Input material:
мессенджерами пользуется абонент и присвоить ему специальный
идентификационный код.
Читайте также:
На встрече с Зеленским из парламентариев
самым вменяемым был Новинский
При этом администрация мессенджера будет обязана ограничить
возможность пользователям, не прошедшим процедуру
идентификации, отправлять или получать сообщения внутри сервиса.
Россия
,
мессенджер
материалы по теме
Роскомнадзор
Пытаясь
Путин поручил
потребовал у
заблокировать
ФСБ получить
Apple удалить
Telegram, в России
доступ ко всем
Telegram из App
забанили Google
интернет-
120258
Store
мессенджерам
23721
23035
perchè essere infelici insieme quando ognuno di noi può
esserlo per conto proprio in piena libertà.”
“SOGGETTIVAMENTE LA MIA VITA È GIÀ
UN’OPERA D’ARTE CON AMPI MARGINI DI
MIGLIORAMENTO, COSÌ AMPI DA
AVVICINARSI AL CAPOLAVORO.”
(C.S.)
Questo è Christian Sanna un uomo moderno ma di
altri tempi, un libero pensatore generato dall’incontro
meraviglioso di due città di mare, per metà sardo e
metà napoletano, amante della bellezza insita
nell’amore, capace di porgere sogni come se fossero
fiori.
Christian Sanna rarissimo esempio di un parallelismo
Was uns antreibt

...

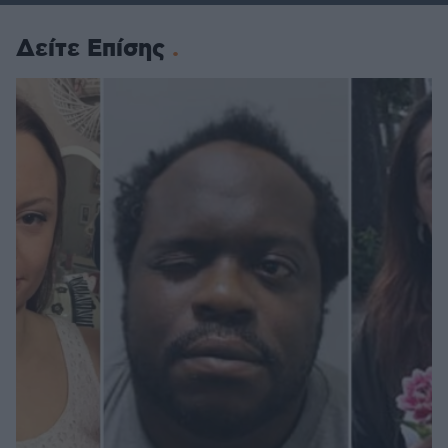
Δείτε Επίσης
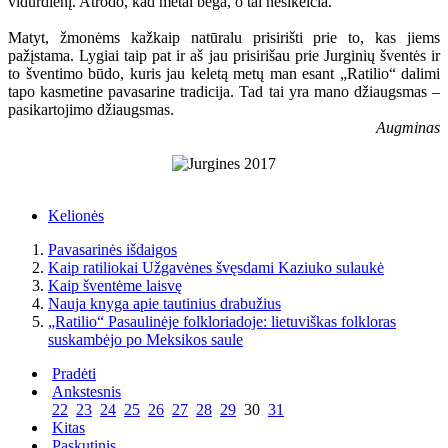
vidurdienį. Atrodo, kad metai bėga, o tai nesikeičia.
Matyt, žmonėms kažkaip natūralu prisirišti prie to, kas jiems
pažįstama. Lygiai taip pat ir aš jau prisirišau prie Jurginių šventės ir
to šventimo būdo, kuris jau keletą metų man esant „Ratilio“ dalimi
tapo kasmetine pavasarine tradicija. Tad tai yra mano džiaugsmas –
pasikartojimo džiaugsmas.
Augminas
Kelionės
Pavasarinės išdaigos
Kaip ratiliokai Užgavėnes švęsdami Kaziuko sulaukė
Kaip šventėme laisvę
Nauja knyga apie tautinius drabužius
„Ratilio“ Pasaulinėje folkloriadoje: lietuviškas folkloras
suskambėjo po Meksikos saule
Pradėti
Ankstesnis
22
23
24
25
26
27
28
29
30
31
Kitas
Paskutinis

--

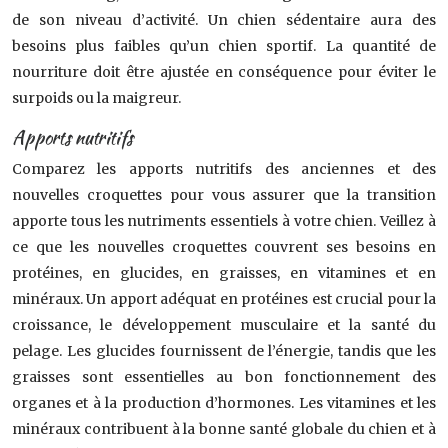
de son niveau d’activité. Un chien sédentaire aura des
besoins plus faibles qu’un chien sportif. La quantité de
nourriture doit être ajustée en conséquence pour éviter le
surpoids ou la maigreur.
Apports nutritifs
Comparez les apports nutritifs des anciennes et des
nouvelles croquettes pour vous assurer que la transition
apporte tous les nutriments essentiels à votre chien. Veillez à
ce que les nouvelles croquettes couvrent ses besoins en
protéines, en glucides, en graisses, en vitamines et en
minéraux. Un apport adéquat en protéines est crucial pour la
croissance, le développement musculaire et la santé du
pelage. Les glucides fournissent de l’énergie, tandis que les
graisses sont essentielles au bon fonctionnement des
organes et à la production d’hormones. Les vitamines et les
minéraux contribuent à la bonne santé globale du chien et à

Your task:
Using the material above, copy every line in which the string "pour" occurs.

Reply:
nourriture doit être ajustée en conséquence pour éviter le
nouvelles croquettes pour vous assurer que la transition
minéraux. Un apport adéquat en protéines est crucial pour la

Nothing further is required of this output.